I have a table in an excel sheet containing strings, with let's say 3 columns and 2 rows. E.g.:
- "one" , "two", "three"
- "four", "five", "six"
I want to come up with an algorithm that can calculate a checksum for the whole table, which would be different if a new row is added (obvious) or even if one string switch places with another one from another row (less obvious).
So for the following table, we would have a different checksum than the previous one:
- "one" , "five", "three"
- "four", "two", "six"
I know there are a lot of possible ways to accomplish this, but is there a clean & robust way to do it in python? I had thought about using the position of the string in the table as a factor in the calculation, but I don't know whether it's a good idea or not as checksum calculation is one of my weaker skills.
I feel I should mention that in that same excel file, I have other data that can change without modifying the checksum though. The checksum should only verify the above-mentioned table's data, and must be a numeric value (because I need to send it over a CAN bus afterwards).
Does anyone have any suggestions as to how I could accomplish this? Please be precise and give examples.

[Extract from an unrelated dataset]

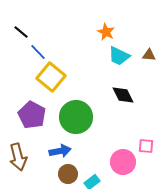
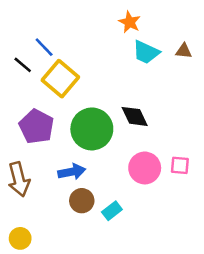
black line: (21, 32) -> (23, 65), moved
black diamond: (123, 95) -> (135, 116), moved
pink circle: (123, 162) -> (145, 168), moved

EDIT: So I came up with an algorithm but yet completely unsure about its robustness. My idea was to first calculate a checksum for each cell of the first column and multiply it by the row index, then do the same for the seconds column and the third (if we use the same table as in the description). Then finally, sum the resulting checksums by multiplying each one of them by their column index. So something like:
total_checksum = (checksum('one') * 1 + checksum('four') * 2) * 1 + (checksum('two') * 1 + checksum('five') * 2) * 2 + (checksum('three') * 1 + checksum('six') * 2) * 3
I willingly posted this calculation like this without any fancy code just to explain my point. Now for the code (not pretty at the moment sorry for this), we can assume that the table contents have been parsed into a list of dictionary with key=column and item=value. For the table from the example we have:
tab = [{"A": "one", "B": "two", "C": "three"},
{"A": "four", "B": "five", "C": "six"}]
print str(calculate_checksum(tab))
def calculate_checksum(table):
"""Calculate checksum of a dictionary (represents the excel table)"""
def checksum(st):
"""Convert a string into tables of ascii characters and reduce it"""
return reduce(lambda x, y: x + y, map(ord, st))
total_cks = column_count = 0
# list the data of each column:
for column in ['A', 'B', 'C']:
data_list = [data[column] for data in tables]
chk = 0
for row_index in range(len(data_list)):
chk += checksum(data_list[row_index]) * (row_index + 1) # multiply each cell's checksum by its row index
column_count += 1
total_cks += chk * column_count # multiply each column checksum by its column index
return total_cks
With this algorithm, the original table's checksum is 7254.When I switch "two" and "five", I get 7094 so it works. When I switch "one" and "two" I get 7230 that's covered too.